I will likely forget much of the useful advice my mother shared, but I will not forget how she made me feel in that moment. I made a point to make sure I told Aisha how proud her mother was of her.
When Vi speaks about her daughter or her three granddaughters, her voice is rich with love and you may momentarily forget that she is a politician.
“The things we disagree on and how we disagree seem big in the moment. But what is most important is dependability,” Vi says. “With my first child, when I went into labor, everyone showed up. But for Aisha, just my mom came. When Aisha had appendicitis and her husband was abroad for work, I came straight away. Those are the moments you remember, the moments that matter.
“You have to show up.”
Three years ago, when Aisha went into labor with her daughter, she was about 10 days ahead of her due date and Vi was out of town. As soon as Aisha called, Vi whirled into motion, and as she puts it, “I juggled flight schedules and told people ‘My daughter’s in labor! Can you get me there?'” She was on a plane within hours. She raced to the hospital and knocked on the door, not wanting to barge in.
“Come on in!” Aisha yelled mid-labor.
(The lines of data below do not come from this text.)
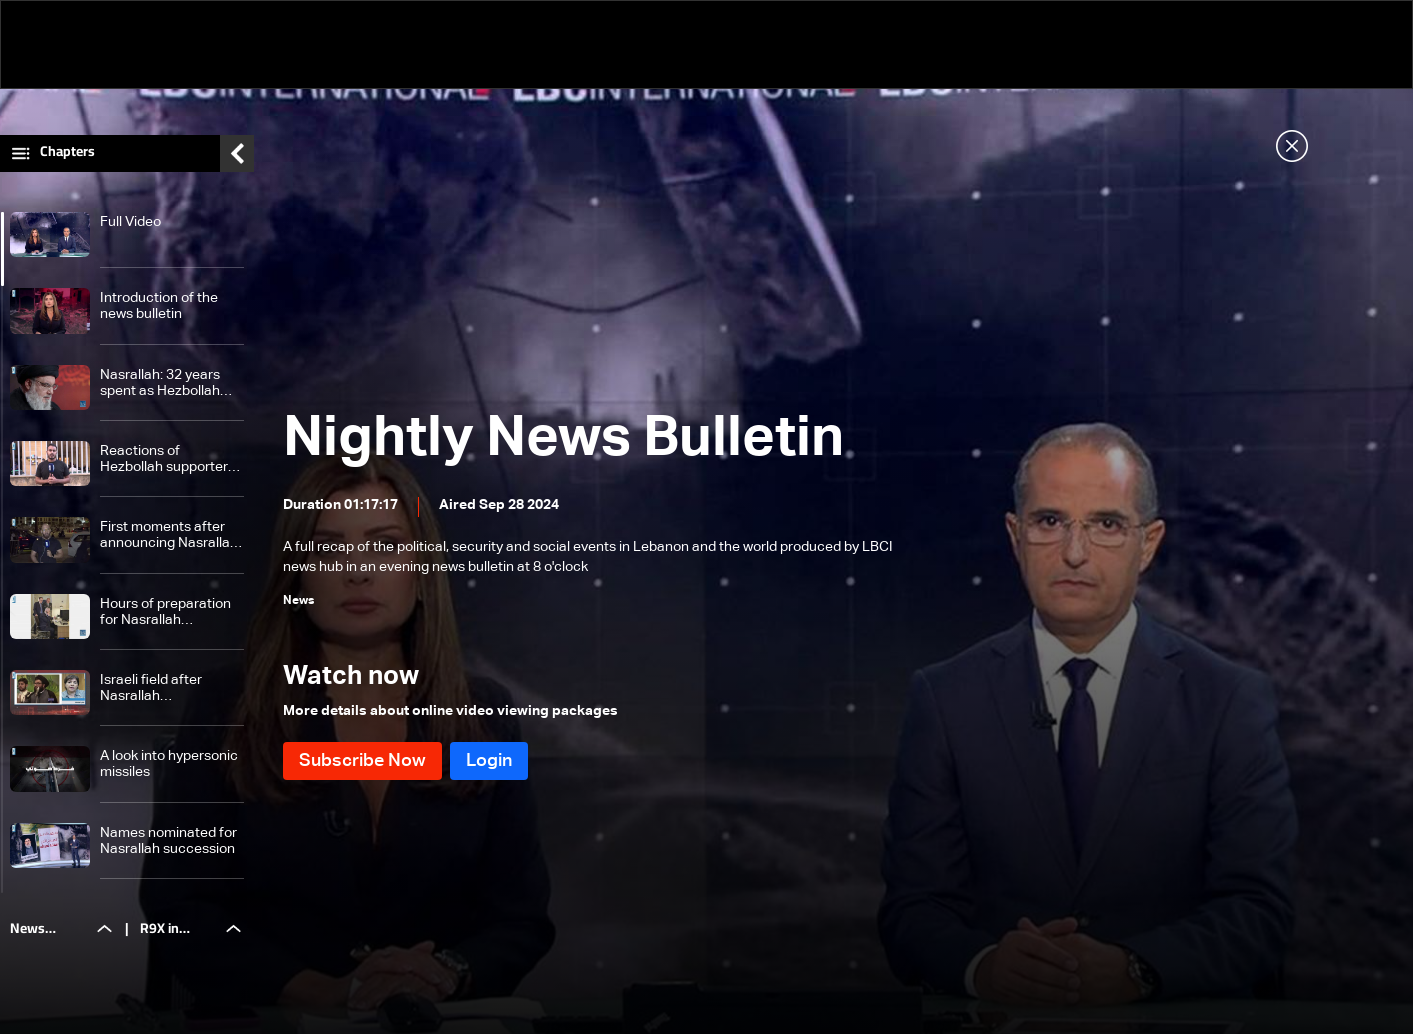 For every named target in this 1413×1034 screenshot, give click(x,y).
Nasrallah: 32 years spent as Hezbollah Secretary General (160, 383)
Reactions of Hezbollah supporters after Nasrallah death (167, 459)
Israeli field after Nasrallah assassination (151, 688)
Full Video (130, 222)
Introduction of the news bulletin (159, 306)
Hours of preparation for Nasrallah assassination (165, 612)
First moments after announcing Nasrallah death (169, 535)
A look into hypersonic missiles (169, 764)
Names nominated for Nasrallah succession (168, 841) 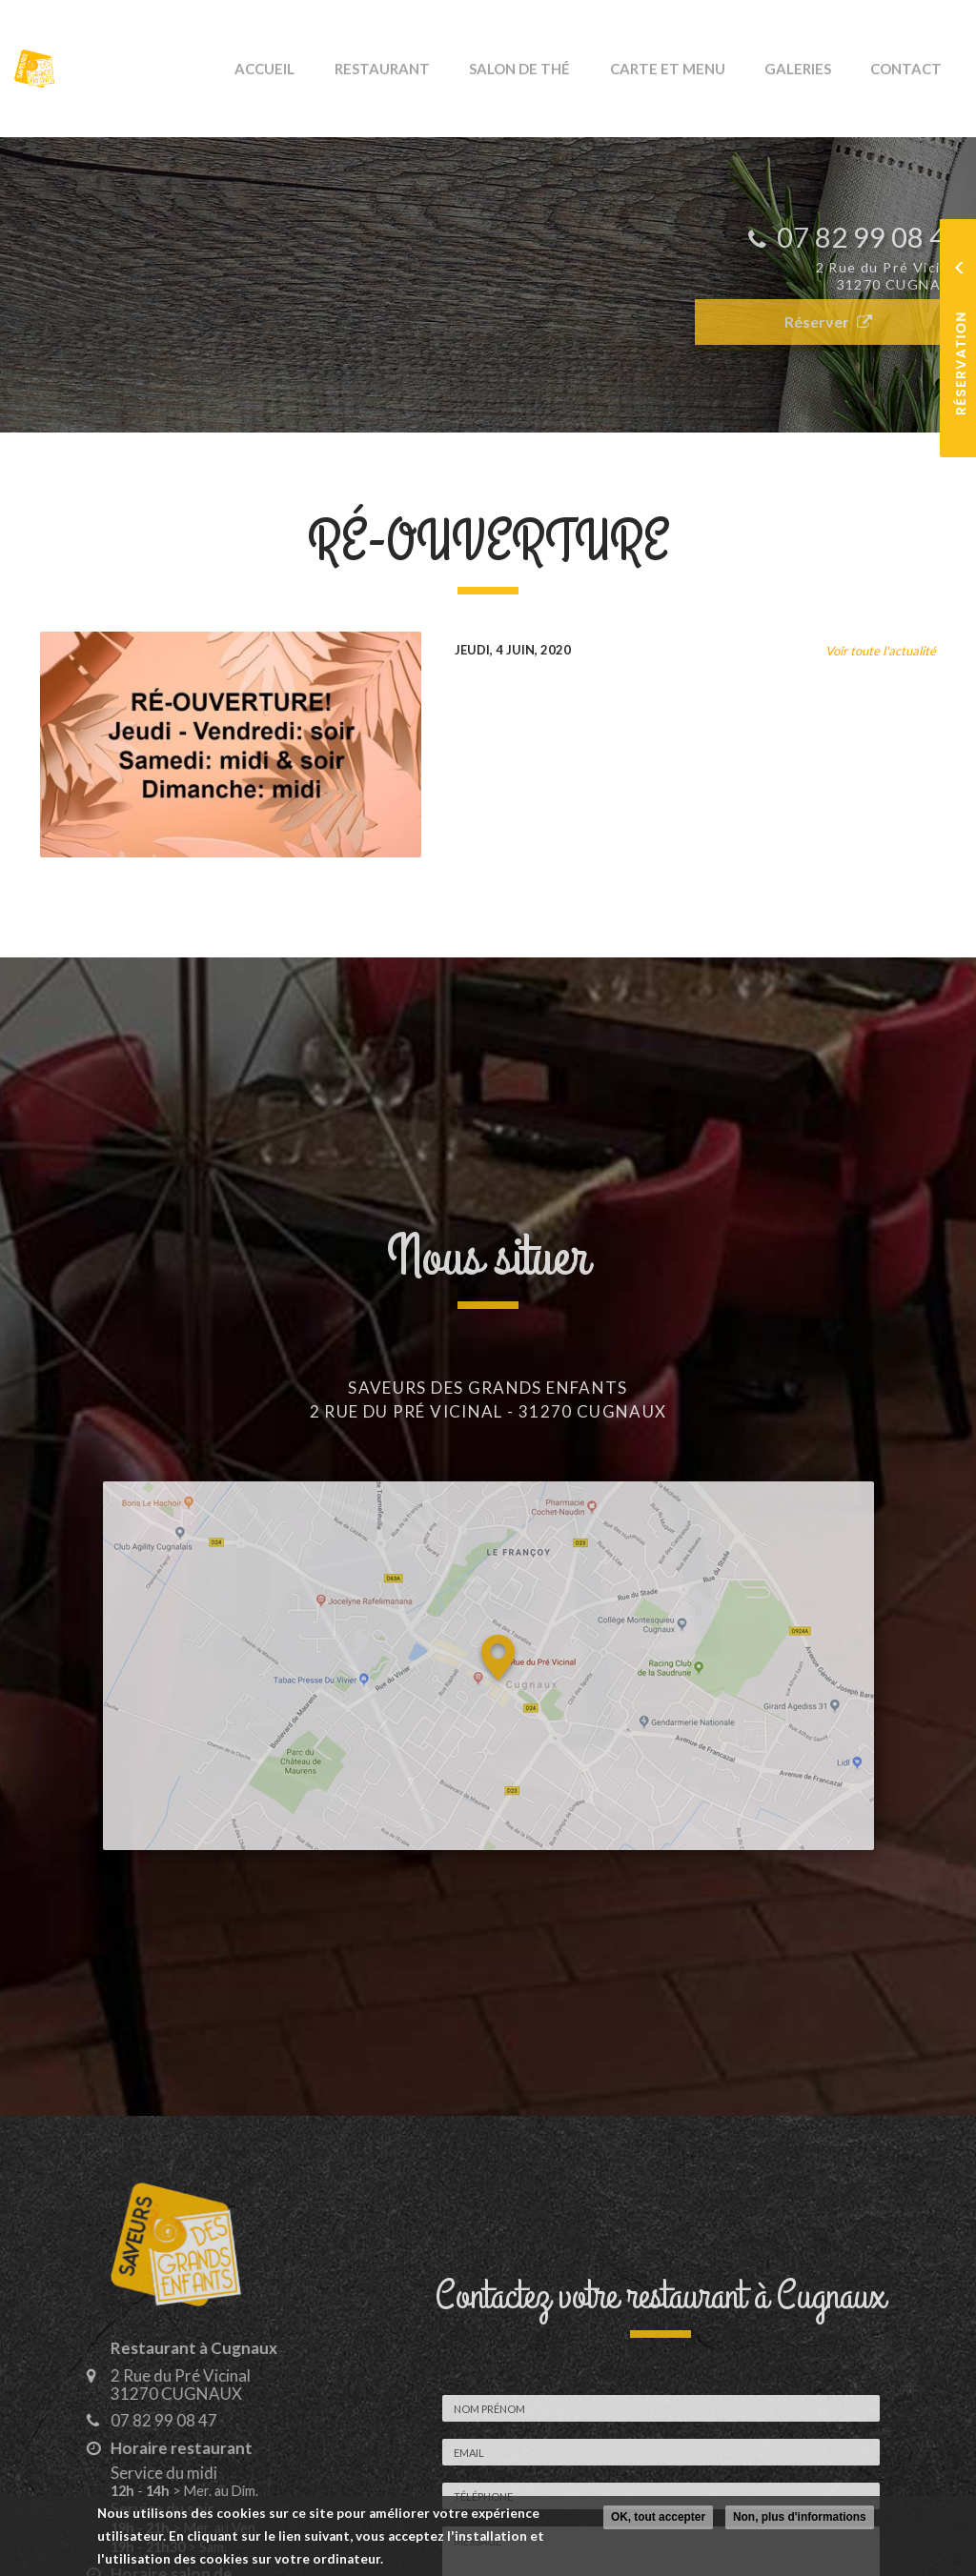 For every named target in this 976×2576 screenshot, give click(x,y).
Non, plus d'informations (799, 2517)
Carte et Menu (701, 68)
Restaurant (443, 68)
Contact (913, 68)
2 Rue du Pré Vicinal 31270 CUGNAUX (167, 2384)
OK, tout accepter (658, 2517)
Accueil (340, 68)
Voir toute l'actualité (880, 650)
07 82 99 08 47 (150, 2420)
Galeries (817, 68)
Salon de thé (567, 68) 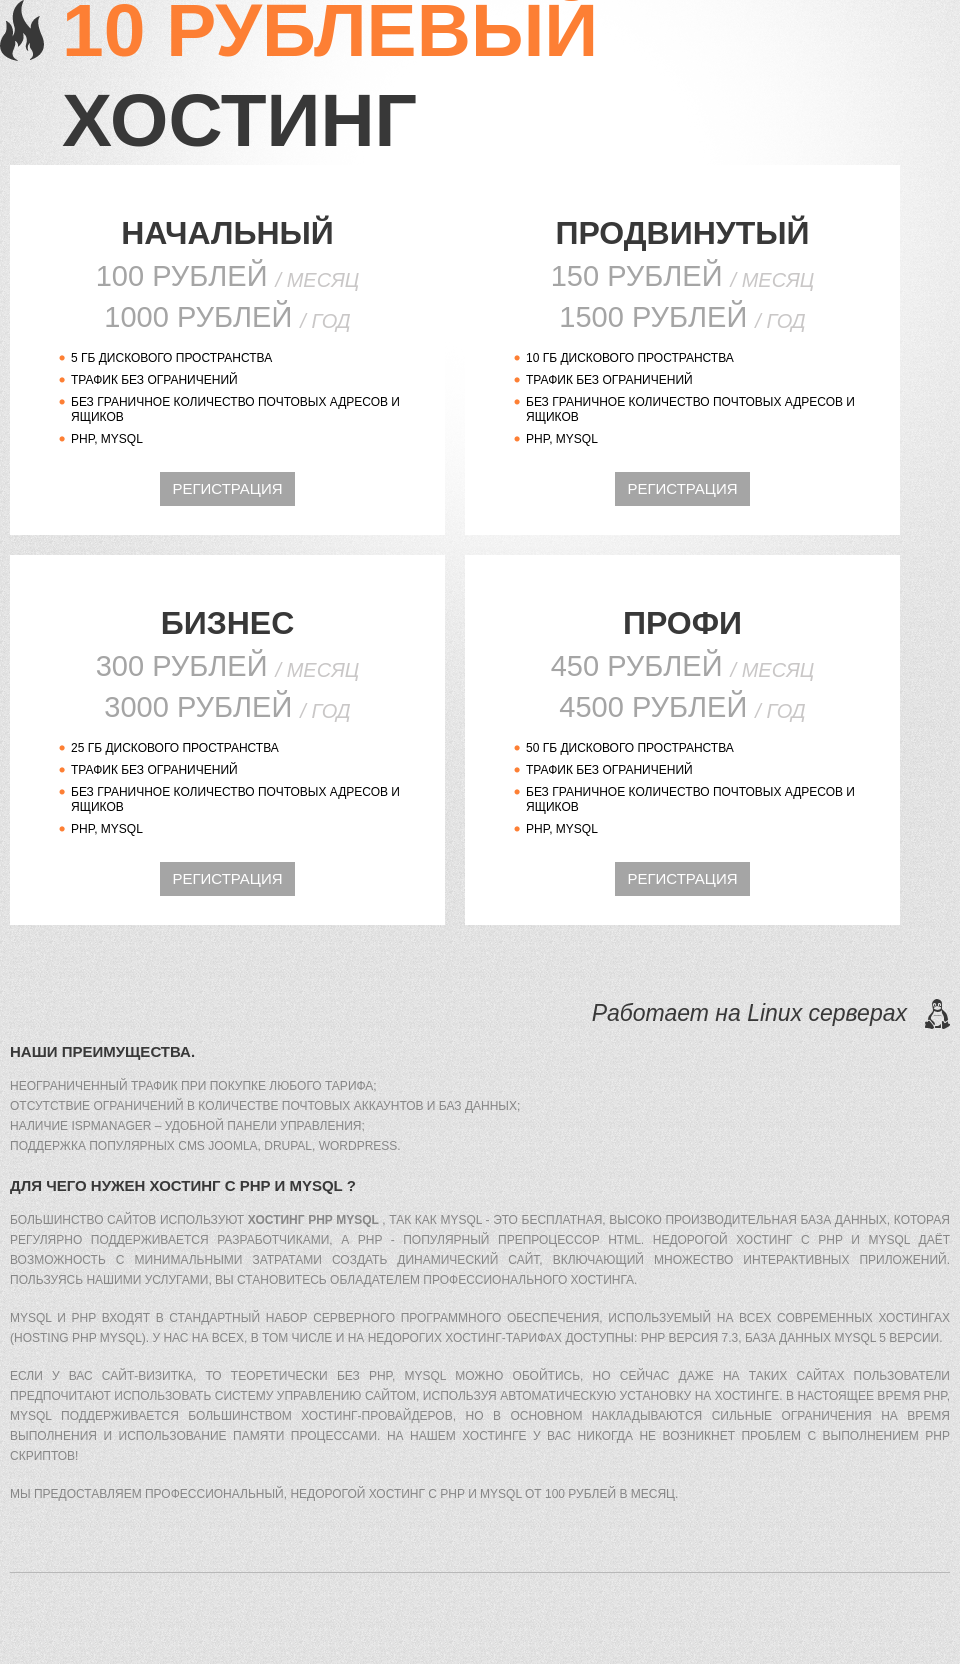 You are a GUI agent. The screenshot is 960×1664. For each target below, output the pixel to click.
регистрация (227, 488) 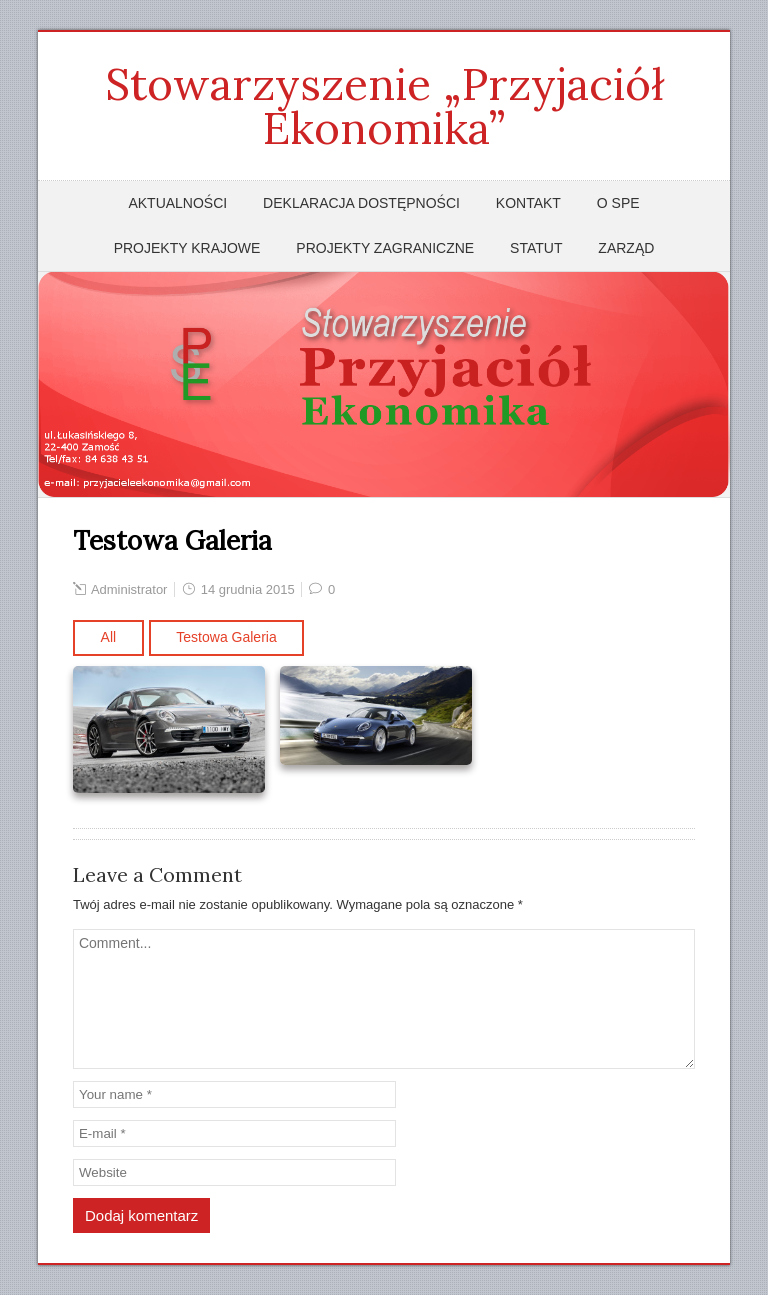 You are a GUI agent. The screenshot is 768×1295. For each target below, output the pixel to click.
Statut (536, 248)
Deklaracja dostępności (361, 203)
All (109, 637)
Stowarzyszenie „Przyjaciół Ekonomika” (384, 106)
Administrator (129, 589)
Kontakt (528, 203)
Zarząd (626, 248)
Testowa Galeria (226, 637)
Then a city councilwoman, Vi opened the door just as her granddaughter was crowning.
She showed up.
I didn’t know what to expect of Charlotte when we moved here last winter. I couldn’t have predicted that shoppers would stop at Home Goods to help me fit a bookcase into the back of my too small trunk. I couldn’t predict that our child’s caregiver would offer to babysit free of charge after I was laid off. I couldn’t predict that our new neighbors would stop by with trinkets when they saw a toddler moving in next door.
But Charlotteans showed up.
And when leaving my West Coast neighborhood, where I was represented by Congresswoman Maxine Waters and Senator Harris, I couldn’t have predicted that I’d move three thousand miles across the country last winter to a radically different city and yet again be represented by a woman who looked like me.
Charlotte doesn’t have it all figured out, but the more we show up, the more we are able to value and respect our differences — and the more we are able to honor the previous generation’s investment in us, even if that means using the voice they gave us to march in the opposite direction — the better.